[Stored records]
'''
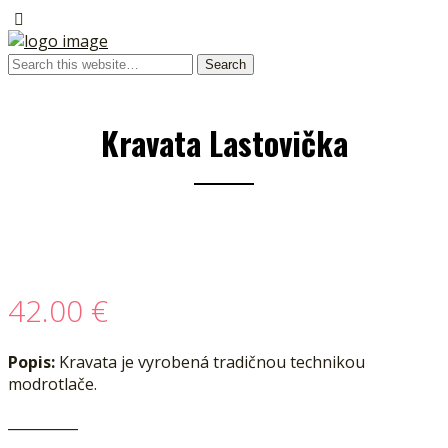
Kravata Lastovička
42.00
€
Popis:
Kravata je vyrobená tradičnou technikou
modrotlače.
__________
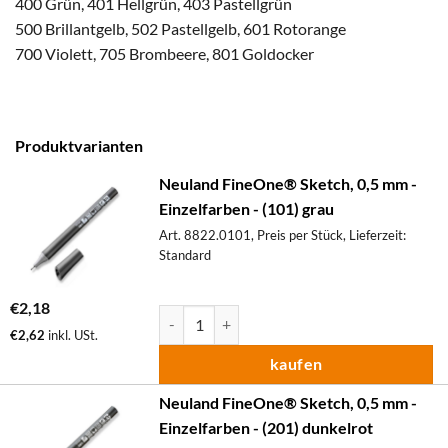
400 Grün, 401 Hellgrün, 403 Pastellgrün
500 Brillantgelb, 502 Pastellgelb, 601 Rotorange
700 Violett, 705 Brombeere, 801 Goldocker
Produktvarianten
Neuland FineOne® Sketch, 0,5 mm -
Einzelfarben - (101) grau
Art. 8822.0101, Preis per Stück, Lieferzeit:
Standard
€
2,18
Neuland FineOne® Sketch, 0,5 mm - Einzelfa
€
2,62
inkl. USt.
kaufen
Neuland FineOne® Sketch, 0,5 mm -
Einzelfarben - (201) dunkelrot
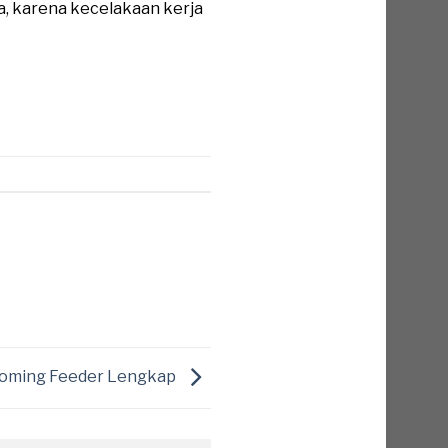
a, karena kecelakaan kerja
ncoming Feeder Lengkap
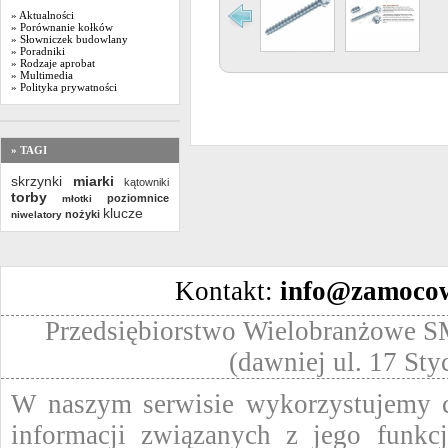
» Aktualności
» Porównanie kołków
» Słowniczek budowlany
» Poradniki
» Rodzaje aprobat
» Multimedia
» Polityka prywatności
» TAGI
skrzynki
miarki
kątowniki
torby
poziomnice
młotki
klucze
nożyki
niwelatory
Kontakt:
info@zamocow
Przedsiębiorstwo Wielobranżowe SM
(dawniej ul. 17 St
W naszym serwisie wykorzystujemy ci
informacji związanych z jego funkc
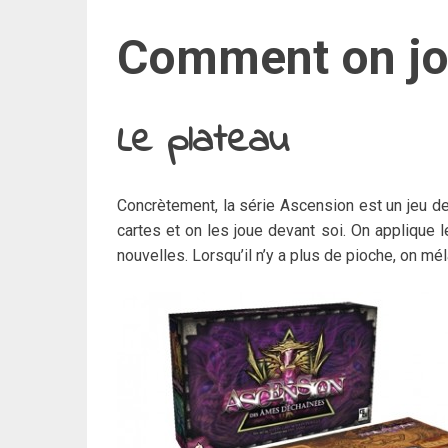
Comment on jo
Le plateau
Concrètement, la série Ascension est un jeu d
cartes et on les joue devant soi. On applique 
nouvelles. Lorsqu’il n’y a plus de pioche, on mé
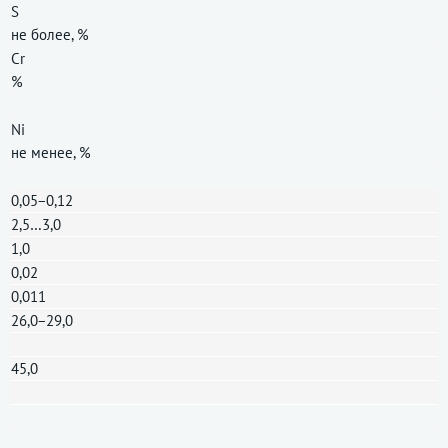
S
не более, %
Cr
%
Ni
не менее, %
0,05−0,12
2,5…3,0
1,0
0,02
0,011
26,0−29,0
45,0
'''
#### [TASK INSTRUCTIONS]
Scan the records above for the word "Kravata". Copy each line that has it.

#### [EXERCISE RESULT]
Kravata Lastovička
Kravata je vyrobená tradičnou technikou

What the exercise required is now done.